Dustin Johnson deep-sixed TPC Boston with a 30-under total last week. While record-breaking, it was not an aberration. Rather, it was the sixth time since the PGA Tour’s restart that the winning score was 19 under or lower. Yes, these guys are good … but when every week resembles the Bob Hope Classic, the fireworks lose their luster.

Thankfully, at least for one day, Olympia Fields doused the flames.

With #FirmAndFast conditions and rough thicker than deep dish pizza, Olympia Fields did not relent. Only three players broke par, the fewest in a PGA Tour event since the opening round of the 2018 U.S. Open at Shinnecock Hills. Hideki Matsuyama finished the low man on Thursday after posting a three-under 67. For context, 24 players were under par after Round 1 at the 2003 U.S. Open at Olympia Fields.
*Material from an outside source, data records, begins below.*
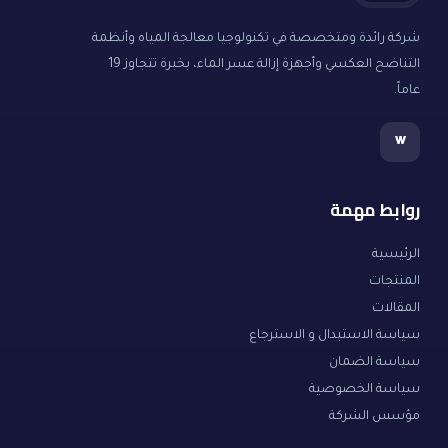
شركة رائدة ومتخصصة في تكنولوجيا معالجة المياه وأنظمة
التناضح العكسي وأجهزة إزالة عسر الماء، بخبرة تتجاوز 19
عاماً.
w
روابط مهمة
الرئيسية
المنتجات
المقالات
سياسة الاستبدال و الاسترجاع
سياسة الضمان
سياسة الخصوصية
مؤسس الشركة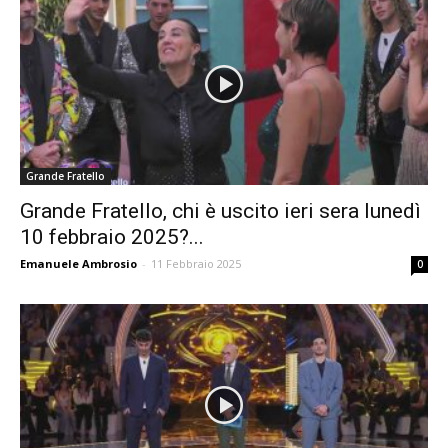
Grande Fratello
Grande Fratello, chi è uscito ieri sera lunedì
10 febbraio 2025?...
Emanuele Ambrosio
-
11 Febbraio 2025
0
Keeping it out of the long stuff was imperative, but with greens discarding anything less than true, a premium was put on angles, a sentiment usually seen at majors.

“I just mentioned that talking to a couple guys, and even yesterday, I felt like I was preparing for a major championship, namely the U.S. Open,” said Tony Finau, who shot an opening-round 70 to sit tied for fourth after Day 1. “I love the way the golf course is playing, extremely tough.”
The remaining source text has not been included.